日本代表での上田綺世|批判をはね返してつかんだエースの座
代表初ゴールまで15試合かかった
意外な事実ですが、上田は代表デビューから初ゴールまで15試合を要しています。2019年のコパ・アメリカでは決定機を外す場面が続き、厳しい声を浴びました。初ゴールが生まれたのは2023年6月のエルサルバドル戦。そこからは堰を切ったように得点を重ね、2023年11月のミャンマー戦では代表初のハットトリック、AFCアジアカップ2023(2024年1月開催)ではチーム最多の4ゴールを記録しました。
「決められないFW」という批判を受けた選手が、数年後にワールドカップの歴史に名を刻む。この振れ幅の大きさこそ、上田のキャリアで最もドラマチックな部分かもしれません。
W杯2026、父の背番号「18」を背負って
FIFAワールドカップ2026で、上田は憧れだった父親がつけていた背番号18を背負ってプレーしました。日本はオランダ、スウェーデン、チュニジアと同居したグループFを1勝2分の勝ち点5で2位通過。上田はグループステージの試合に先発を続け、前述のチュニジア戦での歴史的な2ゴールでチームを牽引しました。決勝トーナメント1回戦では強豪ブラジルに1-2で逆転負けを喫し、日本の挑戦はベスト32で幕を閉じましたが、上田自身は大会を通じて「世界基準のストライカー」であることを証明しています。
世間と海外の反応|「引き抜かないでくれ」と言われるエース
上田に対する評価は、日本国内よりもむしろ現地オランダで熱を帯びています。2025-26シーズン中から、フェイエノールトのサポーターの間では「夏の移籍市場で引き抜かれたくない」「クラブのレジェンドになってほしい」といった声が多く見られました。得点だけでなく、守備で体を張る姿勢への賛辞が目立つのも特徴です。
日本のSNSでも、得点王決定時やW杯チュニジア戦の際には「決定力が別格」「メンタルの強さを感じる」といった称賛の声が多く見られました。また、W杯での活躍後の2026年6月には、プレミアリーグやブンデスリーガのクラブが関心を寄せているという移籍の報道も出ており、その去就は欧州レベルの関心事になっています。批判された時期を知るファンほど、この状況を感慨深く受け止めているようです。
よくある質問
オランダ1部エールディヴィジのフェイエノールト・ロッテルダムに所属し、背番号9を背負っています(2025-26シーズン時点)。契約期間は2028年6月末までですが、2026年夏にはプレミアリーグやブンデスリーガのクラブからの関心が報じられています。最新の去就は公式発表をご確認ください。

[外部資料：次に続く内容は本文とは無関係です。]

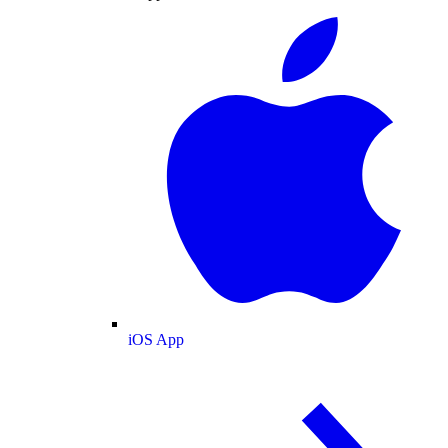
iOS App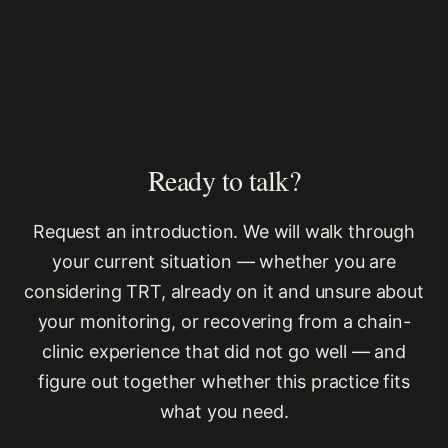
Ready to talk?
Request an introduction. We will walk through
your current situation — whether you are
considering TRT, already on it and unsure about
your monitoring, or recovering from a chain-
clinic experience that did not go well — and
figure out together whether this practice fits
what you need.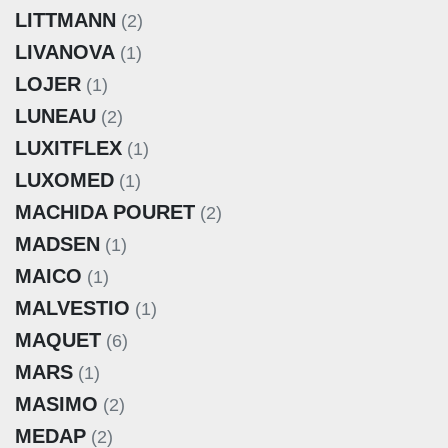
LITTMANN
(2)
LIVANOVA
(1)
LOJER
(1)
LUNEAU
(2)
LUXITFLEX
(1)
LUXOMED
(1)
MACHIDA POURET
(2)
MADSEN
(1)
MAICO
(1)
MALVESTIO
(1)
MAQUET
(6)
MARS
(1)
MASIMO
(2)
MEDAP
(2)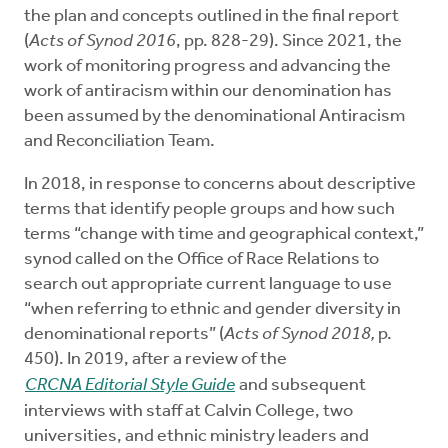
the plan and concepts outlined in the final report
(
Acts of Synod 2016
, pp. 828-29). Since 2021, the
work of monitoring progress and advancing the
work of antiracism within our denomination has
been assumed by the denominational Antiracism
and Reconciliation Team.
In 2018, in response to concerns about descriptive
terms that identify people groups and how such
terms “change with time and geographical context,”
synod called on the Office of Race Relations to
search out appropriate current language to use
“when referring to ethnic and gender diversity in
denominational reports” (
Acts of Synod 2018,
p.
450). In 2019, after a review of the
CRCNA Editorial Style Guide
and subsequent
interviews with staff at Calvin College, two
universities, and ethnic ministry leaders and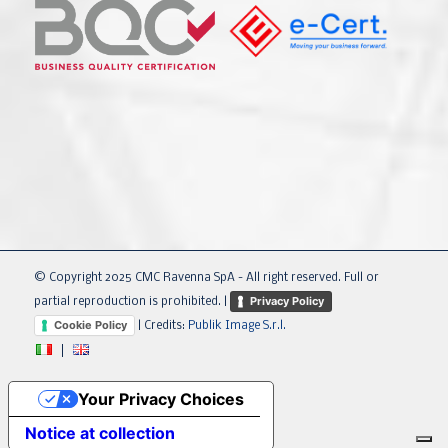
© Copyright 2025 CMC Ravenna SpA - All right reserved. Full or
Privacy Policy
partial reproduction is prohibited. |
Cookie Policy
| Credits:
Publik Image S.r.l.
Your Privacy Choices
Notice at collection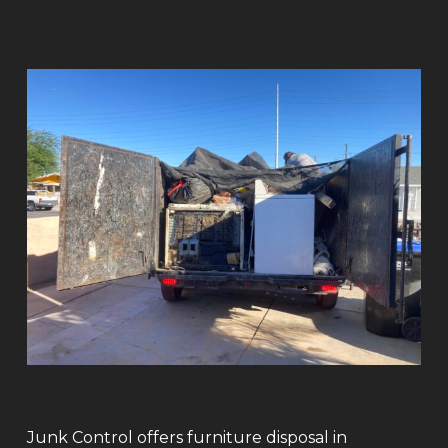
Junk Control offers furniture disposal in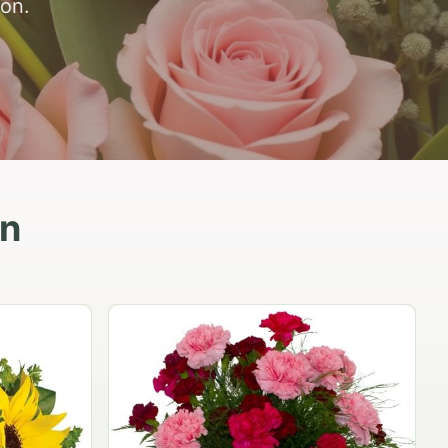
ion.
in
Peach Rose Ensemble
$99.95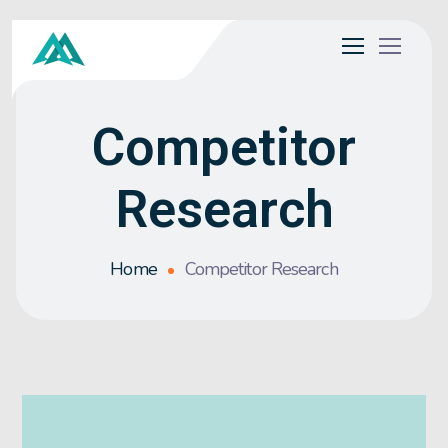
Competitor
Research
Home
Competitor Research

ワールドカップ2026で上田がつけた背番号18は、サッカー選手だった父親が背負っていた番号です。憧れの存在だった父と同じ番号を背負い、日本人初のW杯1試合2ゴールを達成しました。
2022年2月に、モデルの由布菜月さんとの結婚を自身のSNSで発表しています。
はい、エールディヴィジ(オランダ1部)では日本人初です。欧州の主要リーグ全体では、2022-23シーズンにセルティック(スコットランド)で得点王となった古橋亨梧に続く2人目となります。

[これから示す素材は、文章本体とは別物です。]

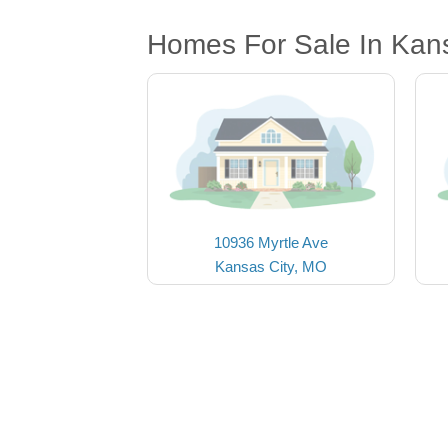
Homes For Sale In Kan
10936 Myrtle Ave
Kansas City, MO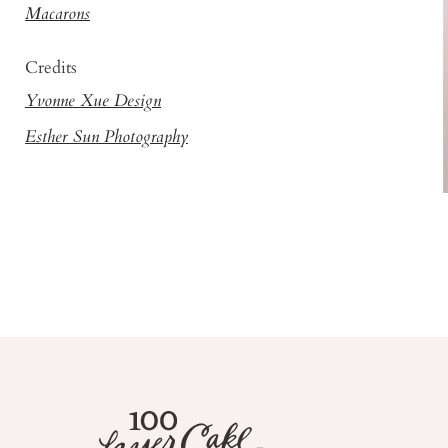
Macarons
Credits
Yvonne Xue Design
Esther Sun Photography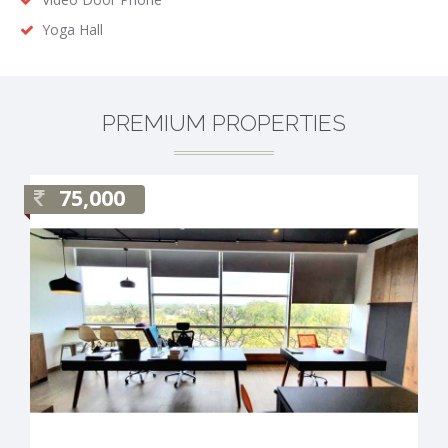
Yoga Hall
PREMIUM PROPERTIES
75,000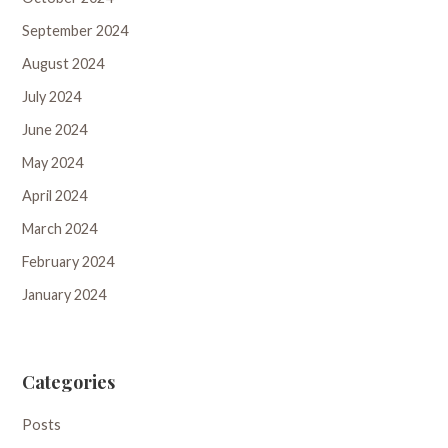
September 2024
August 2024
July 2024
June 2024
May 2024
April 2024
March 2024
February 2024
January 2024
Categories
Posts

茨城県水戸市の出身です。鹿島学園高校から法政大学へ進学し、大学在学中の2019年に日本代表初選出、同年7月に鹿島アントラーズへ加入しました。大学は2020年度に卒業しています。
まとめ|上田綺世のすごさは「歴史を塗り替える力」
上田綺世のすごさを、最後に整理します。実績の面では、日本人初のエールディヴィジ得点王(2025-26シーズン、25ゴール)と、ワールドカップでの日本人初の1試合2ゴールという2つの「史上初」を成し遂げました。技術の面では、相手の視界から消えるオフ・ザ・ボールの動きと多彩なフィニッシュ、そして守備を厭わない献身性が、その得点力を支えています。
そして何より、ユース昇格の失敗や代表での15試合無得点といった挫折を、そのたびに乗り越えてきた歩みこそが、上田綺世という選手の本質です。日本のストライカーの歴史は、いま彼によって書き換えられている最中です。次にゴール前で上田がふっと消える瞬間を、ぜひ注意して見てみてください。数秒後、ネットが揺れているはずです。